Loyola Magazine

Combining service and entrepreneurship

Bill Romani, Ph.D., entrepreneur in residence, hopes to expand innovation and entrepreneurship through academic programs

Bill Romani, Ph.D., started his career as a physical therapist at Cornell University, where he earned his master’s degree in Health Policy Administration. He went on to earn his Ph.D. from the University of Virginia.

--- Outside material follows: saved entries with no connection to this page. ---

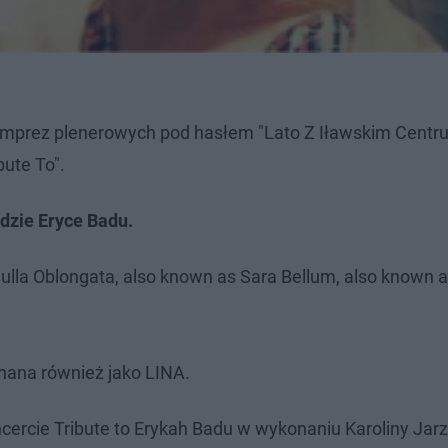
l imprez plenerowych pod hasłem "Lato Z Iławskim Cent
bute To".
dzie Eryce Badu.
ulla Oblongata, also known as Sara Bellum, also known a
…
znana również jako LINA.
ercie Tribute to Erykah Badu w wykonaniu Karoliny Jarzy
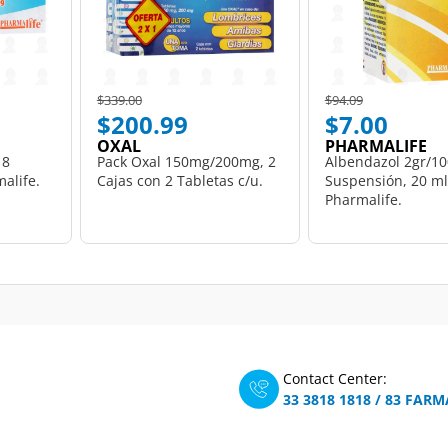
Price reduced from
to
Price reduced from
to
$339.00
$94.09
$200.99
$7.00
OXAL
PHARMALIFE
 8
Pack Oxal 150mg/200mg, 2
Albendazol 2gr/10
alife.
Cajas con 2 Tabletas c/u.
Suspensión, 20 ml
Pharmalife.
Contact Center:
33 3818 1818
/
83 FARM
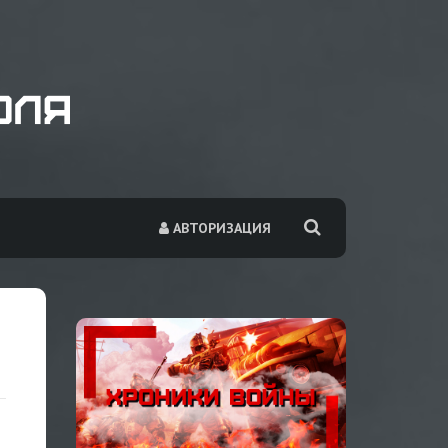
АВТОРИЗАЦИЯ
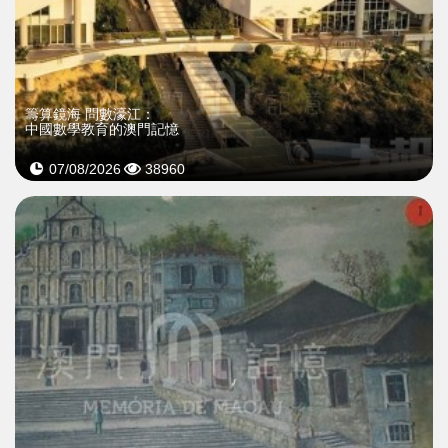
籌算鏡海 問數濠江：
中國數學教育的澳門記憶
07/08/2026
38960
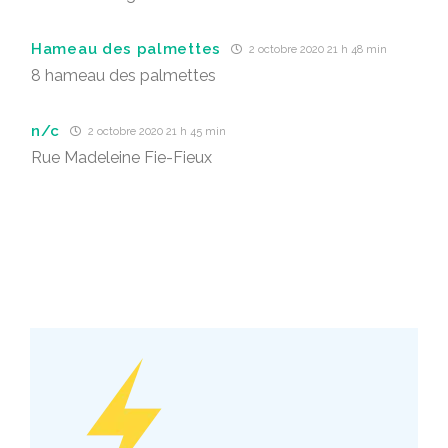
Hameau des palmettes
2 octobre 2020 21 h 48 min
8 hameau des palmettes
n/c
2 octobre 2020 21 h 45 min
Rue Madeleine Fie-Fieux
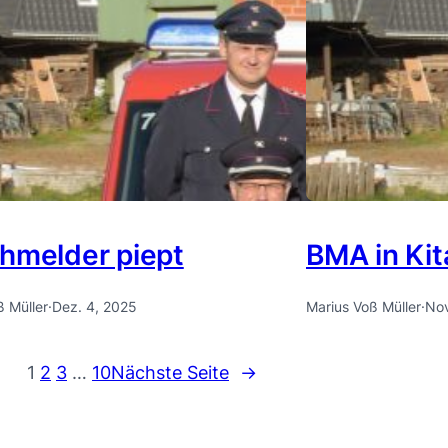
hmelder piept
BMA in Kit
ß Müller
·
Dez. 4, 2025
Marius Voß Müller
·
Nov
1
2
3
…
10
Nächste Seite
→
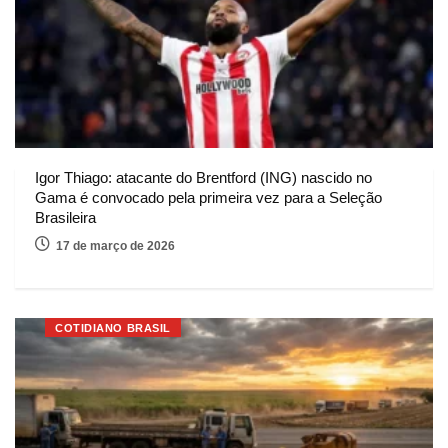
Igor Thiago: atacante do Brentford (ING) nascido no
Gama é convocado pela primeira vez para a Seleção
Brasileira
17 de março de 2026
COTIDIANO BRASIL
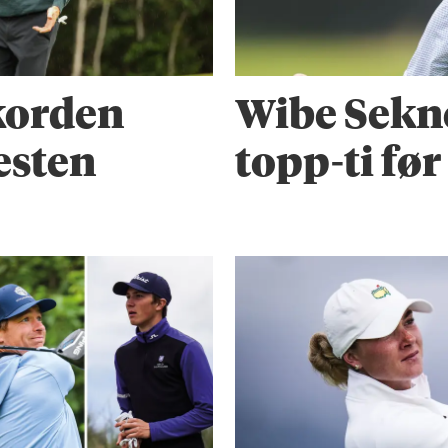
korden
Wibe Sekne 
esten
topp-ti fø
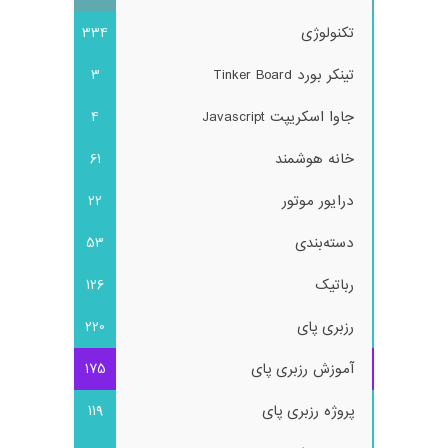
تکنولوژی
334
تینکر بورد Tinker Board
3
جاوا اسکریپت Javascript
4
خانه هوشمند
61
درایور موتور
22
دسته‌بندی
53
رباتیک
126
رزبری پای
220
آموزش رزبری پای
175
پروژه رزبری پای
119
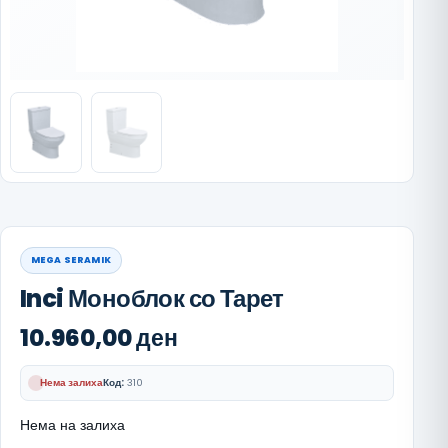
MEGA SERAMIK
Inci Моноблок со Тарет
10.960,00
ден
Нема залиха
Код:
310
Нема на залиха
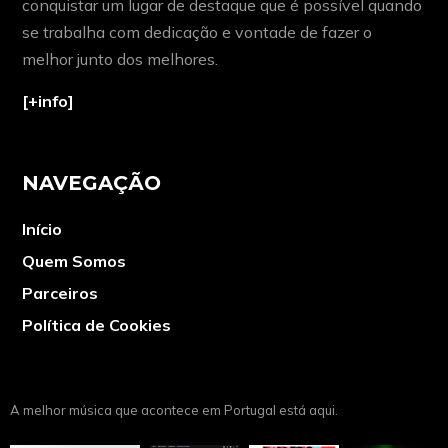
conquistar um lugar de destaque que é possível quando
se trabalha com dedicação e vontade de fazer o
melhor junto dos melhores.
[+info]
NAVEGAÇÃO
Início
Quem Somos
Parceiros
Política de Cookies
A melhor música que acontece em Portugal está aqui.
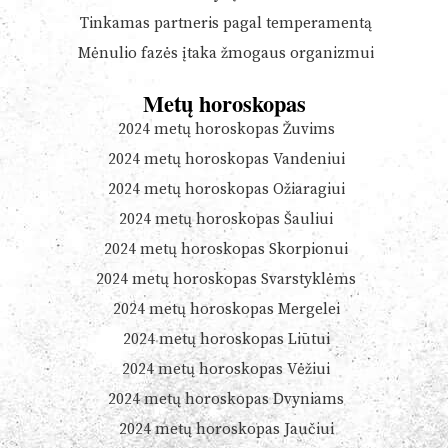
Tinkamas partneris pagal temperamentą
Mėnulio fazės įtaka žmogaus organizmui
Metų horoskopas
2024 metų horoskopas Žuvims
2024 metų horoskopas Vandeniui
2024 metų horoskopas Ožiaragiui
2024 metų horoskopas Šauliui
2024 metų horoskopas Skorpionui
2024 metų horoskopas Svarstyklėms
2024 metų horoskopas Mergelei
2024 metų horoskopas Liūtui
2024 metų horoskopas Vėžiui
2024 metų horoskopas Dvyniams
2024 metų horoskopas Jaučiui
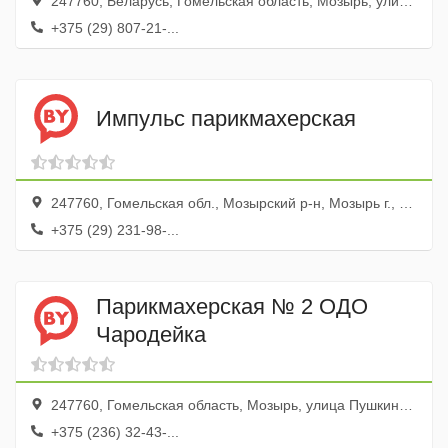
247760, Беларусь, Гомельская область, Мозырь, улица Малинина, 12
+375 (29) 807-21-...
Импульс парикмахерская
247760, Гомельская обл., Мозырский р-н, Мозырь г., бул. Юности, 39б
+375 (29) 231-98-...
Парикмахерская № 2 ОДО
Чародейка
247760, Гомельская область, Мозырь, улица Пушкина, 34
+375 (236) 32-43-...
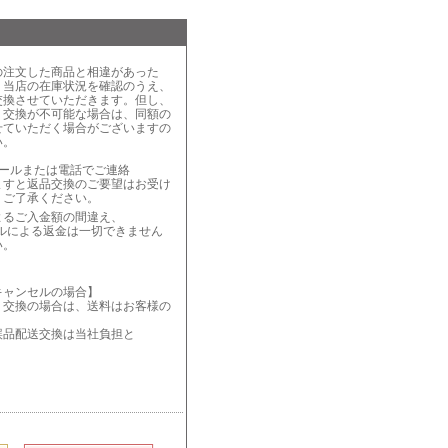
の注文した商品と相違があった
、当店の在庫状況を確認のうえ、
交換させていただきます。但し、
り交換が不可能な場合は、同額の
せていただく場合がございますの
い。
メールまたは電話でご連絡
ますと返品交換のご要望はお受け
、ご了承ください。
によるご入金額の間違え、
による返金は一切できません
い。
キャンセルの場合】
・交換の場合は、送料はお客様の
誤品配送交換は当社負担と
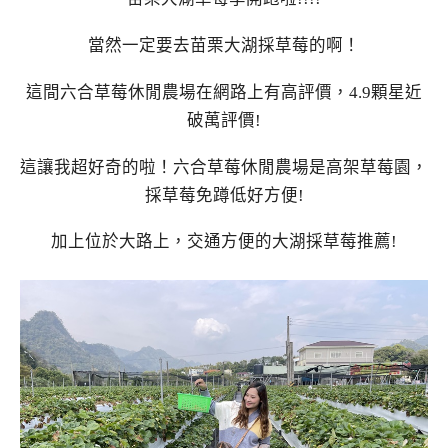
當然一定要去苗栗大湖採草莓的啊！
這間六合草莓休閒農場在網路上有高評價，4.9顆星近
破萬評價!
這讓我超好奇的啦！六合草莓休閒農場是高架草莓園，
採草莓免蹲低好方便!
加上位於大路上，交通方便的大湖採草莓推薦!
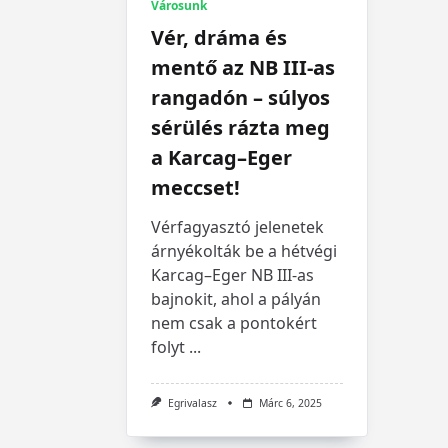
Városunk
Vér, dráma és
mentő az NB III-as
rangadón – súlyos
sérülés rázta meg
a Karcag–Eger
meccset!
Vérfagyasztó jelenetek
árnyékolták be a hétvégi
Karcag–Eger NB III-as
bajnokit, ahol a pályán
nem csak a pontokért
folyt
...
Egrivalasz
Márc 6, 2025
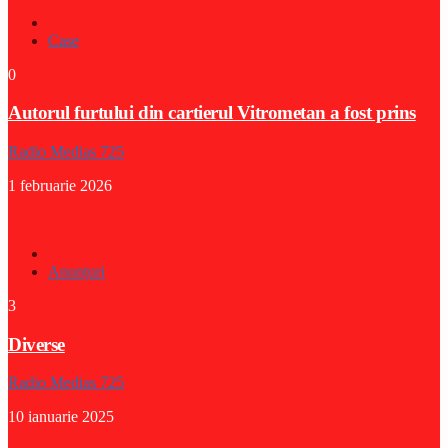
Case
0
Autorul furtului din cartierul Vitrometan a fost prins
Radio Medias 725
1 februarie 2026
Anunțuri
3
Diverse
Radio Medias 725
10 ianuarie 2025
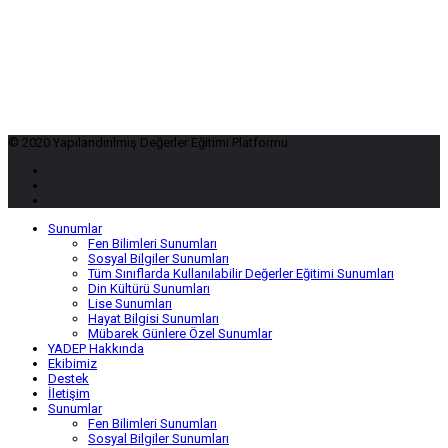
© 2020 Yapılandırılmış Değerler Eğitimi Platformu
Sunumlar
Fen Bilimleri Sunumları
Sosyal Bilgiler Sunumları
Tüm Sınıflarda Kullanılabilir Değerler Eğitimi Sunumları
Din Kültürü Sunumları
Lise Sunumları
Hayat Bilgisi Sunumları
Mübarek Günlere Özel Sunumlar
YADEP Hakkında
Ekibimiz
Destek
İletişim
Sunumlar
Fen Bilimleri Sunumları
Sosyal Bilgiler Sunumları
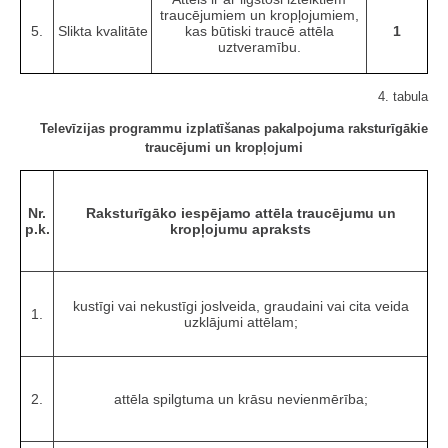
traucējumiem un kropļojumiem,
5.
Slikta kvalitāte
kas būtiski traucē attēla
1
uztveramību.
4. tabula
Televīzijas programmu izplatīšanas pakalpojuma raksturīgākie
traucējumi un kropļojumi
Nr.
Raksturīgāko iespējamo attēla traucējumu un
p.k.
kropļojumu apraksts
kustīgi vai nekustīgi joslveida, graudaini vai cita veida
1.
uzklājumi attēlam;
2.
attēla spilgtuma un krāsu nevienmērība;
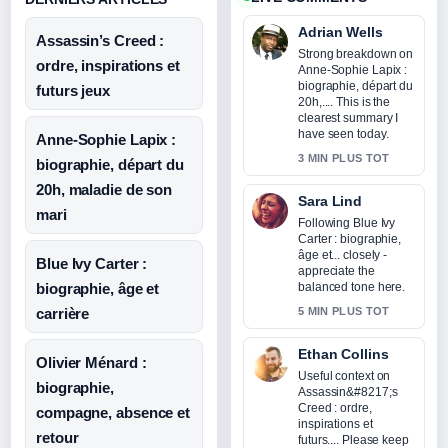
Adrian Wells
Assassin’s Creed :
Strong breakdown on
ordre, inspirations et
Anne-Sophie Lapix :
biographie, départ du
futurs jeux
20h,.... This is the
clearest summary I
have seen today.
Anne-Sophie Lapix :
3 MIN PLUS TOT
biographie, départ du
20h, maladie de son
Sara Lind
mari
Following Blue Ivy
Carter : biographie,
âge et... closely -
Blue Ivy Carter :
appreciate the
biographie, âge et
balanced tone here.
carrière
5 MIN PLUS TOT
Ethan Collins
Olivier Ménard :
Useful context on
biographie,
Assassin&#8217;s
Creed : ordre,
compagne, absence et
inspirations et
retour
futurs.... Please keep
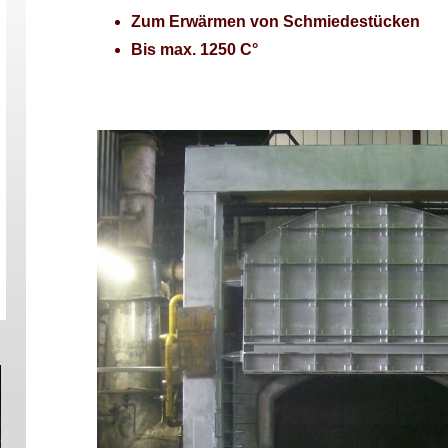
Zum Erwärmen von Schmiedestücken
Bis max. 1250 C°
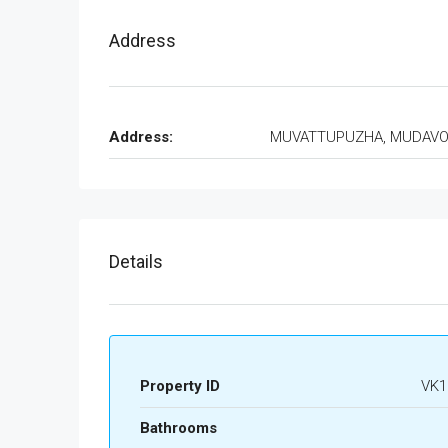
Address
Address:
MUVATTUPUZHA, MUDAV
Details
Property ID
VK1
Bathrooms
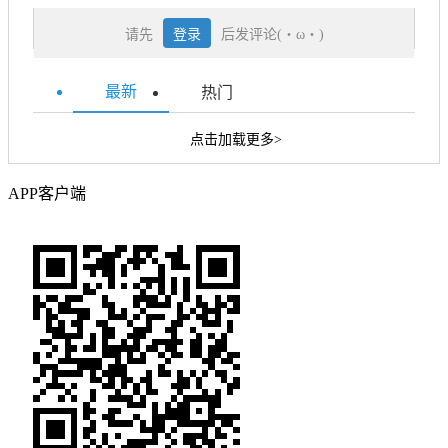
请先
登录
后发评论(・ω・)
最新
热门
点击加载更多>
APP客户端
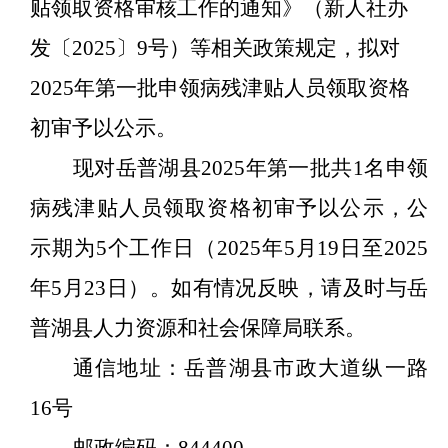
贴领取资格审核工作的通知》（新人社办
发〔2025〕9号）等相关政策规定，
拟对
2025年第一
批
申领病残津贴人员领取资格
初审予以公示
。
现对岳普湖县
2025年第一批共1名申领
病残津贴人员领取资格初审予以公示，公
示期为
5个工作日（2025年5月
19
日至
2025
年5月
23
日）。如有情况反映，请及时与岳
普湖县人力资源和社会保障局联系。
通信地址：岳普湖县市政大道纵一路
16号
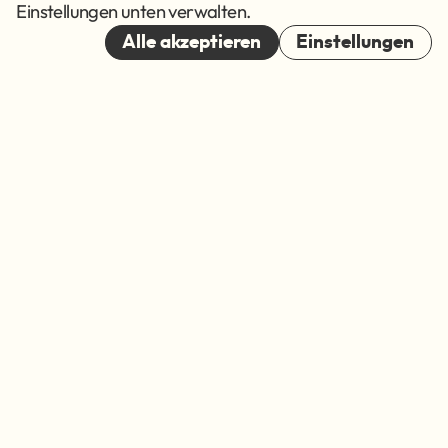
Cookies
Einstellungen unten verwalten.
© 2026
Alle akzeptieren
Einstellungen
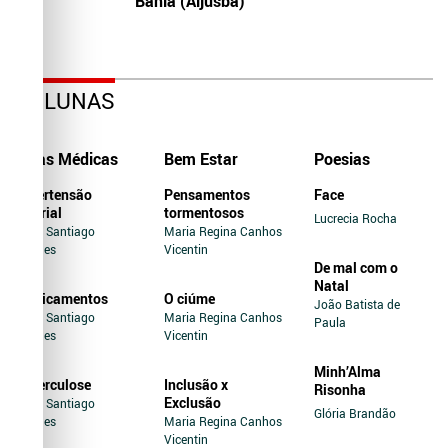
Bahia (Aljusba)
COLUNAS
Dicas Médicas
Bem Estar
Poesias
Hipertensão
Pensamentos
Face
Arterial
tormentosos
Lucrecia Rocha
Jairo Santiago
Maria Regina Canhos
Novaes
Vicentin
De mal com o
Natal
Medicamentos
O ciúme
João Batista de
Jairo Santiago
Maria Regina Canhos
Paula
Novaes
Vicentin
Minh’Alma
Tuberculose
Inclusão x
Risonha
Exclusão
Jairo Santiago
Glória Brandão
Novaes
Maria Regina Canhos
Vicentin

Romani, who is originally from Ithaca, N.Y., moved to Baltimore in 1998 and joined the faculty at the University of Maryland School of Medicine. His research involving bone and ligament function led to multiple grant awards and publications. During his time at the University of Maryland, Baltimore (UMB), Romani realized his passion of using his medical expertise to find solutions to issues in communities surrounding Baltimore.

Prior to Loyola, Romani founded and served on the boards of several non-profits and was the branch director for the AARP Foundation Experience Corps. In 2008, the Daily Record recognized him as a “Healthcare Hero” for his role starting a Service Learning Center at UMB and the MammoJam Music Festival.

Portrait of Bill standing in front of Alumni Chapel.

What are your past experiences with nonprofits and interest in launching new initiatives?

At UMB, I founded our Service Learning Center for our faculty to work with our students to provide free hands-on physical therapy to uninsured clients while modeling the value of service. My experience addressing health disparities and my mom’s history as a breast cancer survivor led me to start my first nonprofit, the MammoJam Music Festival to provide breast cancer screening to under-insured women.

To address Baltimore’s more than 16,000 vacant houses I worked with a small group of attorneys and community advocates to start a second nonprofit, One House at a Time (OHAAT), that worked with the courts to auction the vacant homes to qualified buyers who would renovate them. By 2014 OHAAT was auctioning almost 300 homes per year.

The AARP Foundation Experience Corps program uses volunteer service to improve the physical, mental, and social health of older adults over the age of 60. Our volunteers serve 10-15 hours per week teaching 6,000 Pre-K-3rd-grade children to read in 30 Baltimore City schools. In 2012 I was hired to find ways to scale the program and to manage the program’s merger with AARP.

What about the Center for Innovation & Entrepreneurship (CI&E) at Loyola stood out to you?

Every innovation and entrepreneurship program offers coursework in innovation, design thinking, and funding, as well as opportunities for mentorship, internships and pitch competitions. What initially attracted me to Loyola was the opportunity to join the CI&E’s unique commitment to partnering with the surrounding community to find solutions to Baltimore’s most important social challenges. When I visited the University, I was instantly moved by the support of leadership and the passion of the students to jump right in and make a difference in Baltimore, and I knew that I wanted to be a part of that.

What advice would you give to Loyola students who might want to follow in your footsteps?

We often equate the ability to lead or to be a team player with not disagreeing, failing, or “asking for help.” It took me a long time to learn that our biggest challenges, whether personal or for the common good, are often just too big to solve without a diverse team of people coming together with a shared purpose. It takes a good deal of courage to demonstrate the authenticity and vulnerability that’s required to accept failure and keep striving to generate the truly creative transformational solutions we need.

Talk about some goals and initiatives you would like to achieve while serving as the entrepreneur in residence of the CI&E.

My first goal is to continue meet the students and faculty that are so enthusiastic about the CI&E. This will help me to draw on their insights to grow the new interdisciplinary minor in innovation and entrepreneurship and develop the cornerstone course in design thinking and innovative solutions. In the longer term, I’ll be leading the development of an innovation and entrepreneurship major. I think our success will be based on our ability to create a supportive space for our students to create, innovate, and even fail safely.

What made you want to come to a Jesuit institution?

My experience in social innovation and entrepreneurship is a direct reflection of my parents, who were both public school teachers and set an excellent example as role models for service and civic engagement, and my experience as a physical therapist. I wanted to create transformational learning experiences at a Jesuit university because I knew there would be a shared culture and commitment to my own values of justice, diversity, and equity, as well as a priority on the development of the whole student.

What do you like to do for fun?

I enjoy watching live music and being outside. I still play ice hockey, golf, and ride my bike and get a chance to ski and camp a few times a year. I also love to make and create new flavors of ice cream. My coffee Oreos ’n cream and mixed berry Berger cookie are a couple of my favorites that are pretty special.